Provided records>
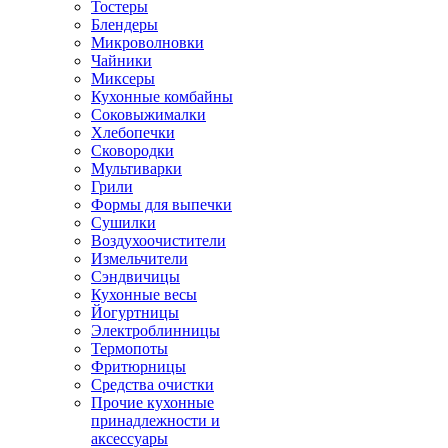
Тостеры
Блендеры
Микроволновки
Чайники
Миксеры
Кухонные комбайны
Соковыжималки
Хлебопечки
Сковородки
Мультиварки
Грили
Формы для выпечки
Сушилки
Воздухоочистители
Измельчители
Сэндвичицы
Кухонные весы
Йогуртницы
Электроблинницы
Термопоты
Фритюрницы
Средства очистки
Прочие кухонные
принадлежности и
аксессуары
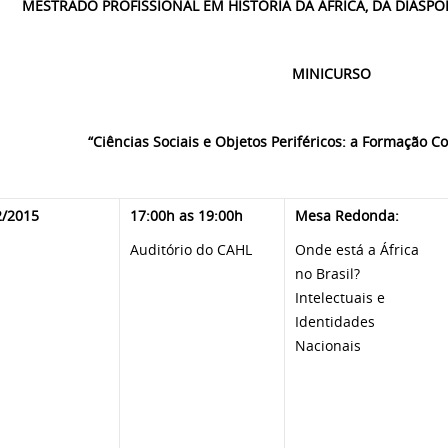
MESTRADO PROFISSIONAL EM HISTÓRIA DA ÁFRICA, DA DIÁSPO
MINICURSO
“Ciências Sociais e Objetos Periféricos: a Formação Co
2/2015
17:00h as 19:00h
Mesa Redonda:
Auditório do CAHL
Onde está a África
no Brasil?
Intelectuais e
Identidades
Nacionais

What to produce>
Copy out all of the entries exactly as they stand, with no pictures in your copy.

Answer section>
Тостеры
Блендеры
Микроволновки
Чайники
Миксеры
Кухонные комбайны
Соковыжималки
Хлебопечки
Сковородки
Мультиварки
Грили
Формы для выпечки
Сушилки
Воздухоочистители
Измельчители
Сэндвичицы
Кухонные весы
Йогуртницы
Электроблинницы
Термопоты
Фритюрницы
Средства очистки
Прочие кухонные
принадлежности и
аксессуары
MESTRADO PROFISSIONAL EM HISTÓRIA DA ÁFRICA, DA DIÁSPO
MINICURSO
“Ciências Sociais e Objetos Periféricos: a Formação Co
2/2015
17:00h as 19:00h
Mesa Redonda:
Auditório do CAHL
Onde está a África
no Brasil?
Intelectuais e
Identidades
Nacionais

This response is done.